In our culture, a line is not drawn between child discipline and abuse. Some cultural norms though acceptable, constitute abuse. Many abusive parents insist that their actions are forms of discipline. The point of disciplining a child is to teach right from wrong and not to destroy the child and make him live in fear. Parents who are physically abusive most times, feel their children need to fear them in order to behave, so they use physical abuse to make them “behave”, but what the child learns in fact is to avoid being hit (punishment) and not how to behave or grow as an individual.

Out of all the possible forms of abuse, emotional abuse is the most difficult form of abuse to define, but it is the commonest and highly devastating. It could include name calling, ridicule, degradation, excessive criticism and humiliation. Childhood verbal abuse has a strong association with anger and hostility than any other type of abuse.
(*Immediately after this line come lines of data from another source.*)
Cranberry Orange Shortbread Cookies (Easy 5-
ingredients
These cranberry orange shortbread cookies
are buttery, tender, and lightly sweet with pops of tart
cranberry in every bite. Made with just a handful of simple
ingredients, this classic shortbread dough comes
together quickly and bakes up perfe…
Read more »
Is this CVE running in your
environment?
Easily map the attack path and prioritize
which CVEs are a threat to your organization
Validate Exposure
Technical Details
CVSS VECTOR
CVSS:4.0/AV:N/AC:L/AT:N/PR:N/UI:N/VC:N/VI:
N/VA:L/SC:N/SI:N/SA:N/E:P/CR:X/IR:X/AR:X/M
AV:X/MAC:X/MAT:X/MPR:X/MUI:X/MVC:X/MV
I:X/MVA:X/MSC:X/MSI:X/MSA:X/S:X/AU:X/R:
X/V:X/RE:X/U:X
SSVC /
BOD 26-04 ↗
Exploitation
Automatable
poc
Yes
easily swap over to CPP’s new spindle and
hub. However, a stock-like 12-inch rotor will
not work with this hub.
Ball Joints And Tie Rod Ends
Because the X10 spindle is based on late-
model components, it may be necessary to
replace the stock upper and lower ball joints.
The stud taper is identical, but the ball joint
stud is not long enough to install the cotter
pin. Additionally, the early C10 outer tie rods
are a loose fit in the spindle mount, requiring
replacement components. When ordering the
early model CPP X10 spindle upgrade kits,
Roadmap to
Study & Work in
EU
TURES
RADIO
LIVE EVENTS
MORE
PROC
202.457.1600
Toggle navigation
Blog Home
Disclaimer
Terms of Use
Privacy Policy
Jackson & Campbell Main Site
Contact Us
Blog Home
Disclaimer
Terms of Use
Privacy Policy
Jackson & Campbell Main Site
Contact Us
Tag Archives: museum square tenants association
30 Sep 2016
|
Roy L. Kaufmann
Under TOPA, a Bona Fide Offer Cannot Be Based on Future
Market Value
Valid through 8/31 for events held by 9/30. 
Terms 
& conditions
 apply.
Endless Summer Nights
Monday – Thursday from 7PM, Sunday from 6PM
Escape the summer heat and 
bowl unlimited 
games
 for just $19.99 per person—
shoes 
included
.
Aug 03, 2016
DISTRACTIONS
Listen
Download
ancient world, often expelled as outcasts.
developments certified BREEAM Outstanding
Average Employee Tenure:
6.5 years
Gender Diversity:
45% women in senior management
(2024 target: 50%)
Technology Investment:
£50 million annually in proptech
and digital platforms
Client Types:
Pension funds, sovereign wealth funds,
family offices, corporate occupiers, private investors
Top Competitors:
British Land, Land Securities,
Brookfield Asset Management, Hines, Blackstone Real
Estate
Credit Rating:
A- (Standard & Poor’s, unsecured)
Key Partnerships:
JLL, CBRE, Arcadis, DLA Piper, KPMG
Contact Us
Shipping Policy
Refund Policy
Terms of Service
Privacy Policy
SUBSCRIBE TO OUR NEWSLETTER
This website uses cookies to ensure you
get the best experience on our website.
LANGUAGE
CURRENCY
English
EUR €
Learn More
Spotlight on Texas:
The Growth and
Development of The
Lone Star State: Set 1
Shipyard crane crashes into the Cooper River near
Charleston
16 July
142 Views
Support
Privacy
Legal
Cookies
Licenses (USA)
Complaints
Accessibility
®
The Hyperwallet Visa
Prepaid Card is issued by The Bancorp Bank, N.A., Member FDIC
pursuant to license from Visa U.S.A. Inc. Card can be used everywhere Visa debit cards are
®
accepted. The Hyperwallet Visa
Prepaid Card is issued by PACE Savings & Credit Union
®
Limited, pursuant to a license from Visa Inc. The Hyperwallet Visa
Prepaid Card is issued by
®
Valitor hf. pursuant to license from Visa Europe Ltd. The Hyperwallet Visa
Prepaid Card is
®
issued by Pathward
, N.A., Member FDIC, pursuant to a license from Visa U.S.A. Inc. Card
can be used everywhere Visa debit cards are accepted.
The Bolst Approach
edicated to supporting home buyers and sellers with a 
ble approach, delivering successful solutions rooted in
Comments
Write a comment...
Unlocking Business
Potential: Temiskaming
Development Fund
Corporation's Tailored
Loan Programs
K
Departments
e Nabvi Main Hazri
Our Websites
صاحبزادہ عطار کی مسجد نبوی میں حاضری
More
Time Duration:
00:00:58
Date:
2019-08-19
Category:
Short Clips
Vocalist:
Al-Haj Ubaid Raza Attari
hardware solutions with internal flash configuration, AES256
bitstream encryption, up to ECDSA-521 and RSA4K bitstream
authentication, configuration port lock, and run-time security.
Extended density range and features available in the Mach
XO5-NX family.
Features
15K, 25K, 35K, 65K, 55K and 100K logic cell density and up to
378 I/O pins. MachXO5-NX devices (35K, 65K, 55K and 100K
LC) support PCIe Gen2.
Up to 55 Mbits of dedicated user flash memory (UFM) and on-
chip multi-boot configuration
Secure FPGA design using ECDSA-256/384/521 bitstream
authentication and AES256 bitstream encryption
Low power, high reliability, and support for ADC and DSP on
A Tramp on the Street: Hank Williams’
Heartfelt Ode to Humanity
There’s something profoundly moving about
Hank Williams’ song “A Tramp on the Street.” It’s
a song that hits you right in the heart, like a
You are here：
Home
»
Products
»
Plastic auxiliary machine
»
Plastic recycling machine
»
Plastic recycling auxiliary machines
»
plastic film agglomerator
The earlier abused children get help, the greater chance they have to heal from their abuse and not perpetuate the cycle. It is very important to act fast because child abuse plunges the child into a vicious circle because most abused children have greater propensity of becoming abusers themselves, worse still they become depressed or have personality disorder.

As earlier mentioned, it is shameful that most forms of abuse take place in the home. Most sexual abuse offenders are people who are acquainted with the victims, this is why parents should always be alert. Some parents are distanced from their children that they cannot hold fruitful discussions. Win the confidence of your children so they can talk to you freely. Take what they say to you seriously and act.

Parents should be alert and probe excessive withdrawal, fearfulness, anxiety and display or interest in sexual acts inappropriate to his or her age. Have realistic expectations of what children can handle or do at certain ages to avoid getting angry at them. Also learn to control your emotions and adopt appropriate disciplinary technique and set clear boundaries for your child. Where a child confides in you, do not show anger or disgust so the child can tell the whole truth, try to remain calm. Most importantly, report and tackle abusers so as to serve as deterrent to others.